NEW YORK – Nel corso della sua missione istituzionale negli Stati Uniti, la presidente del Senato, Maria Elisabetta Alberti Casellati, ha partecipato all’inaugurazione del Padiglione Italia del Summer Fancy Food di New York, che ha definito nel suo intervento “il più grande evento dell’industria alimentare del Nord America”.
“Non si tratta solo di una esposizione, ma di una vera e propria manifestazione che dimostra come l’innovazione possa nascere dall’incontro diretto dei protagonisti di un settore decisivo per le economie nazionali e le relazioni internazionali – ha rilevato Casellati, richiamando la presenza di oltre 300 aziende italiane tra i 2600 espositori provenienti da oltre 50 Paesi e di un interesse crescente da parte dei consumatori.
“Protagonisti del Padiglione Italia sono tutte le realtà economiche, le famiglie e anche i singoli individui che chiedono di scegliere in modo consapevole e rivendicano la libertà di orientare attraverso le loro preferenze le dinamiche di sviluppo del domani.
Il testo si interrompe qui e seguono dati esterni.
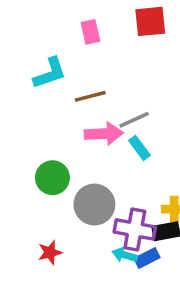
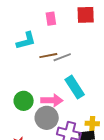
gray line: (134, 120) -> (62, 57), moved
pink arrow: (104, 134) -> (52, 100), moved
cyan rectangle: (139, 148) -> (75, 87), size x1.6

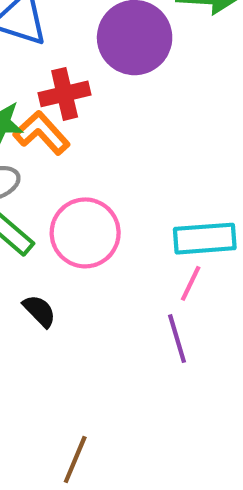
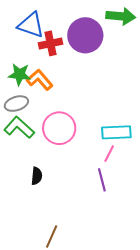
red cross: (65, 94) -> (51, 43), moved
black semicircle: (39, 311) -> (37, 176), moved, turned 48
Il Padiglione Italia – ha aggiunto la presidente del Senato – dimostra come tra produttori, rivenditori, consumatori, esista un patto di fiducia che trasforma il gusto per ciò che è buono, sano, attraente, in un incontro di esperienze, tradizioni, innovazioni. Il gusto non esprime pertanto solo una sensazione, ma diventa bandiera di un vero e proprio codice di comportamento, di rispetto, di reciproco arricchimento, in una sola parola, di cultura italiana nel mondo”.
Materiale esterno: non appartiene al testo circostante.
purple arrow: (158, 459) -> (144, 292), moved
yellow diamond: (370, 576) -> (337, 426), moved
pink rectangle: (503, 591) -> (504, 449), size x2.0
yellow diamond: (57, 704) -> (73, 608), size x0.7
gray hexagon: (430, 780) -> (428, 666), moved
“Gli Stati Uniti – ha ricordato Casellati – rappresentano il terzo paese di destinazione delle esportazioni italiane, considerando sia il settore agricolo sia quello agroindustriale, con un totale che supera in termini assoluti i 4 miliardi di euro. I prodotti alimentari a denominazione e origine protetta non sono semplicemente un marchio, un riconoscimento, ma innanzitutto una risorsa, in grado di consolidare e valorizzare la provenienza italiana come modello: l’Italia è il territorio che si apre e supera le frontiere nazionali, per farsi ambasciatore di una storia di lavoro, impegno, vita vissuta all’insegna della continua ricerca e riscoperta delle ricchezze di una terra rigogliosa e di un popolo intraprendente”.
“Si sta affermando l’importanza del mangiare bene, che non può prescindere dalla qualità delle materie prime e del processo di produzione, della cultura del cibo. In questo scenario, l’Italia, attraverso l’industria agroalimentare, non è solo una porta aperta verso altri Paesi, ma anche e soprattutto una strada, che conduce gli spazi più lontani a ritrovarsi e convergere su un patrimonio comune, dove ciascuno può a pieno diritto rivendicare l’identità di cittadino del mondo. Non è quindi frutto del caso la valorizzazione di alcune esperienze; penso, una per tutte, alla Pizza Napoletana, proclamata patrimonio dell’umanità dall’Unesco il 7 dicembre dell’anno scorso. Non è una forzatura – ha evidenziato Casellati, – ma un faro puntato sull’insieme e sull’intreccio di persone e cose che diventano tradizione e, allo stesso tempo, creatività”.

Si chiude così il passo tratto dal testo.